# €100 interest back on €6000



## Olly64 (5 Apr 2007)

I have just received interest of €100 on €6000 for one year in the AIB internet regular saving account, it says annual return of 4.25% which should yeild €255, i had no withdrawals, should i contact the bank or is this correct, is there a better place for my €6000?


----------



## Howitzer (5 Apr 2007)

This is a common misconception with regular savings accounts. Assuming you've made 12 deposits into this account over the course of a year at monthly intervals then only the first monthly deposit attracts interest of 4.25%. The next one attracts interest of 11/12 ths of 4.25%, and so on. On average your payments receive interest of 4.25% / 2 = 2.125%.

Interest owed = 127.5

Also I suspect the interest rate at the start of the year WASN'T 4.25%, it was closer to 3% since the ECB has been raising rates over the course of the last year. This explains why you got 100 instead of ~127.


----------



## demoivre (5 Apr 2007)

If it was a regular savings account you wouldn't have had the 6k on deposit for the full year though - how much were you saving each month?


----------



## asdfg (5 Apr 2007)

> Interest owed = 127.5


 
Less Dirt @ 20%


----------



## Howitzer (5 Apr 2007)

asdfg said:


> Less Dirt @ 20%


 
Bingo.


----------



## ClubMan (5 Apr 2007)

As per _Howitzer's _post above use this calculator to see what actual interest you will earn on regular savings to an account offering a specific _CAR_.


----------



## oldtimer (5 Apr 2007)

I received mine also, €90 on a slightly lower amount, and when I saw it was very disappointed. Worked it out (quite difficult) and it appears to be correct. Howitzer is correct - must bear in mind the 1/12 calculation and interest was lower. You are calculating it as if the whole €6000 was on deposit for full 12 months @ 4.50% and you are also forgetting DIRT. Also remember these personal plan accounts pay the interest *twice* a year in April *and October*. To answer Demoivre, I presume it is a personal saving plan account with AIB i.e. up to €1000 per month for 5 years with bonus interest if withdrawals within terms and conditions. It sounds like a regular saver account but is not. Best to leave it alone - it is now earning 4.50% and if you keep within the withdrawal guidelines you will earn an added interest bonus.
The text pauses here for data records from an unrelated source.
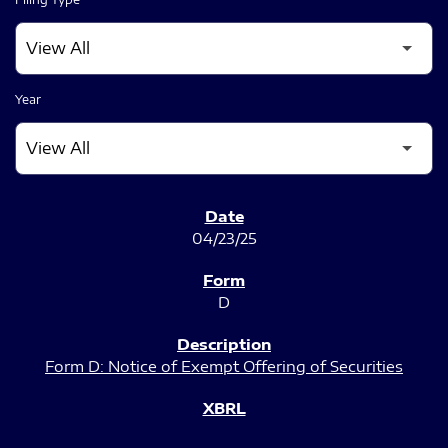
Year
SEC FILINGS
04/23/25
D
Form D: Notice of Exempt Offering of Securities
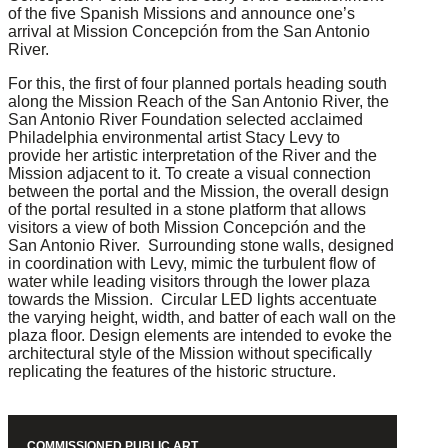
of the five Spanish Missions and announce one’s
arrival at Mission Concepción from the San Antonio
River.
For this, the first of four planned portals heading south
along the Mission Reach of the San Antonio River, the
San Antonio River Foundation selected acclaimed
Philadelphia environmental artist Stacy Levy to
provide her artistic interpretation of the River and the
Mission adjacent to it. To create a visual connection
between the portal and the Mission, the overall design
of the portal resulted in a stone platform that allows
visitors a view of both Mission Concepción and the
San Antonio River. Surrounding stone walls, designed
in coordination with Levy, mimic the turbulent flow of
water while leading visitors through the lower plaza
towards the Mission. Circular LED lights accentuate
the varying height, width, and batter of each wall on the
plaza floor. Design elements are intended to evoke the
architectural style of the Mission without specifically
replicating the features of the historic structure.
COMMISSIONED PUBLIC ART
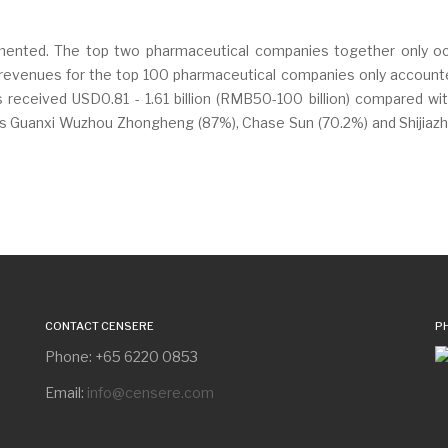
gmented. The top two pharmaceutical companies together only occ
evenues for the top 100 pharmaceutical companies only accounted f
eceived USD0.81 - 1.61 billion (RMB50-100 billion) compared wit
s Guanxi Wuzhou Zhongheng (87%), Chase Sun (70.2%) and Shijiazhu
CONTACT CENSERE
P
Phone: +65 6220 0853
Email:
info@censere.com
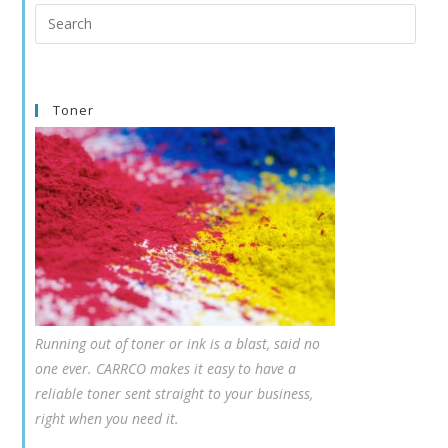
Search
this
website
Toner
Running out of toner or ink is a blast, said no
one ever. CARRCO makes it easy to have a
reliable toner sent straight to your business,
right when you need it.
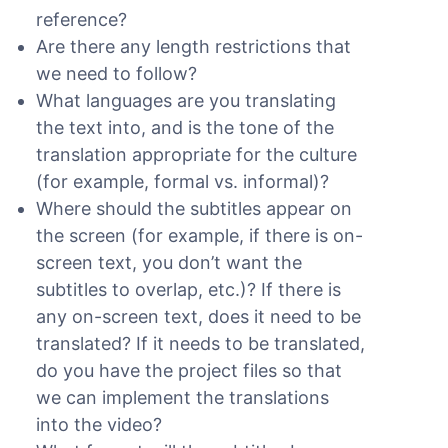
reference?
Are there any length restrictions that
we need to follow?
What languages are you translating
the text into, and is the tone of the
translation appropriate for the culture
(for example, formal vs. informal)?
Where should the subtitles appear on
the screen (for example, if there is on-
screen text, you don’t want the
subtitles to overlap, etc.)? If there is
any on-screen text, does it need to be
translated? If it needs to be translated,
do you have the project files so that
we can implement the translations
into the video?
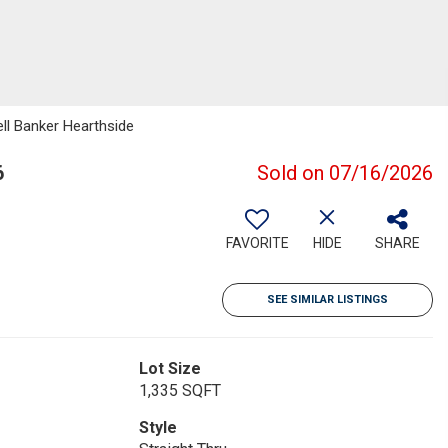
ell Banker Hearthside
6
Sold on 07/16/2026
FAVORITE
HIDE
SHARE
SEE SIMILAR LISTINGS
Lot Size
1,335 SQFT
Style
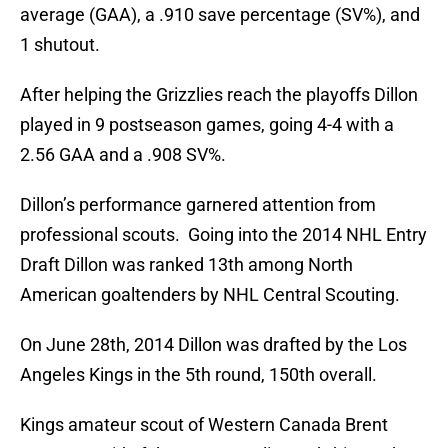
average (GAA), a .910 save percentage (SV%), and
1 shutout.
After helping the Grizzlies reach the playoffs Dillon
played in 9 postseason games, going 4-4 with a
2.56 GAA and a .908 SV%.
Dillon’s performance garnered attention from
professional scouts. Going into the 2014 NHL Entry
Draft Dillon was ranked 13th among North
American goaltenders by NHL Central Scouting.
On June 28th, 2014 Dillon was drafted by the Los
Angeles Kings in the 5th round, 150th overall.
Kings amateur scout of Western Canada Brent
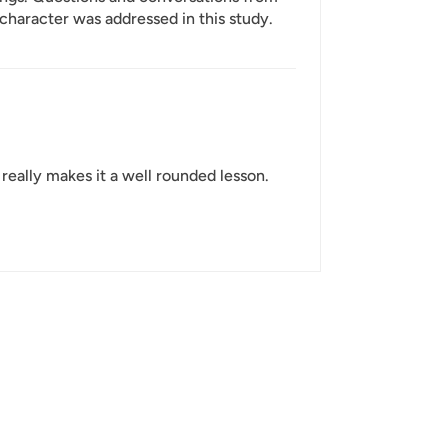
 character was addressed in this study.
 really makes it a well rounded lesson.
You will notice quite an increase with next dividend in October.


----------



## ClubMan (5 Apr 2007)

oldtimer said:


> Best to leave it alone - it is now earning 4.50% and if you keep within the withdrawal guidelines you will earn an added interest bonus.


You can get 5% gross _CAR _on demand deposits up to €10K with _Rabo_ with no strings attached.


----------



## Olly64 (5 Apr 2007)

thanks lads and lasses, that explains it, i suppose id better leave it there, i was saving different amounts each month but it never dawned on me that its only calulated on what was in it from the start and so on and so on.


----------



## oldtimer (5 Apr 2007)

Clubman is correct but bear in mind the positive side of this account. In the first year, if withdrawals kept to two, the interest is 4.50% plus 10% of that = 4.95%. In second year the added bonus is 20% of interest rate and so on to year 5 when interest bonus is 50% of rate at that time. Now that poster has started and assuming intends to continue I think it better to stay with this account.


----------



## Nemesis (5 Apr 2007)

*Re: €100 interest back on €6000*

Plus Rabo are only guaranteeing the 5% until the end of the year and I'd be surprised if they keep it at that going forward into next year (unless perhaps the ECB rate goes up substantially in the meantime).


----------



## sherib (5 Apr 2007)

> Originally Posted by *Howitzer*
> _This is a common misconception with regular savings accounts.
> On average your payments receive interest of 4.25% / 2 = 2.125% _


Thanks - that's a very clear explanation of how these savings rates work. So these 'great' savings rates of ~ 7% are in reality half that in real terms. Does that mean that in the second year 7% is paid on the full first years savings or whatever the rate will be then (probably much less)? 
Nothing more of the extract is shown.